ASSIGNMENT => Each line in the records below, from the one that contains "By following those" to the one that contains "Q1: Is climate-controlled", should be reproduced exactly, the first and last included.
### PROVIDED DATA ###
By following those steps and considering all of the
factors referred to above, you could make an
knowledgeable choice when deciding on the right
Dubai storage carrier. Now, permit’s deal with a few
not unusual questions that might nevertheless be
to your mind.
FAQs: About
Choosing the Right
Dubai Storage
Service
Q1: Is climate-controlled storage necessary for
###
### PROVIDED DATA ###
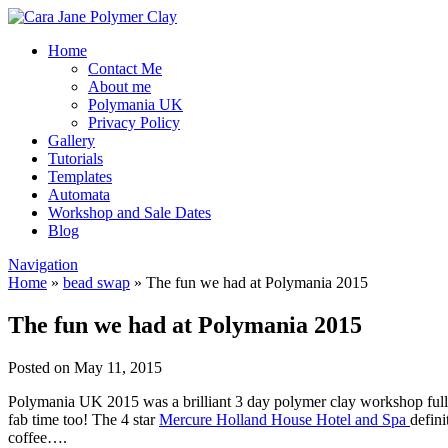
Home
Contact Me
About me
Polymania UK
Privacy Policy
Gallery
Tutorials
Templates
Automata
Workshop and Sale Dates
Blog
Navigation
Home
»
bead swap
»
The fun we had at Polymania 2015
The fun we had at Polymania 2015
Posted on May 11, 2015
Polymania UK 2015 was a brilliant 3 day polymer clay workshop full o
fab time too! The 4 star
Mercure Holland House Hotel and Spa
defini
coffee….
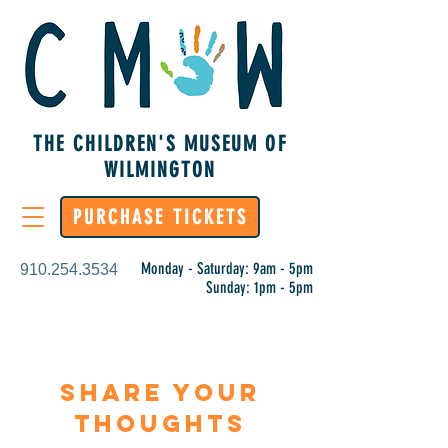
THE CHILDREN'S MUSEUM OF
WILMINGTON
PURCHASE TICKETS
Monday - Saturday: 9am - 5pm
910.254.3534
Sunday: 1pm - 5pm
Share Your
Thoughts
###
### PROVIDED DATA ###
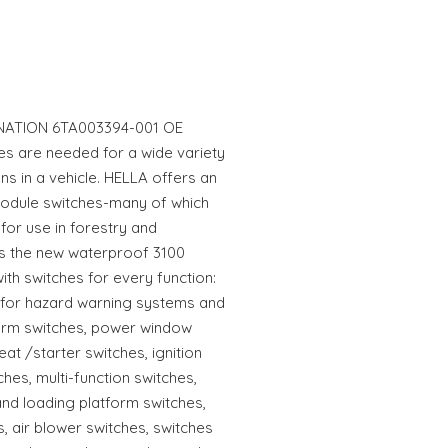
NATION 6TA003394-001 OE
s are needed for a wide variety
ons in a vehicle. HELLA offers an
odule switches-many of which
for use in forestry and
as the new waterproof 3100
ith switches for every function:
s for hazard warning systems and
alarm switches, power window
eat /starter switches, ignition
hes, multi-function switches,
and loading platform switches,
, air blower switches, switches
###
RESPONSE TO THIS TASK =>
By following those steps and considering all of the
factors referred to above, you could make an
knowledgeable choice when deciding on the right
Dubai storage carrier. Now, permit’s deal with a few
not unusual questions that might nevertheless be
to your mind.
FAQs: About
Choosing the Right
Dubai Storage
Service
Q1: Is climate-controlled storage necessary for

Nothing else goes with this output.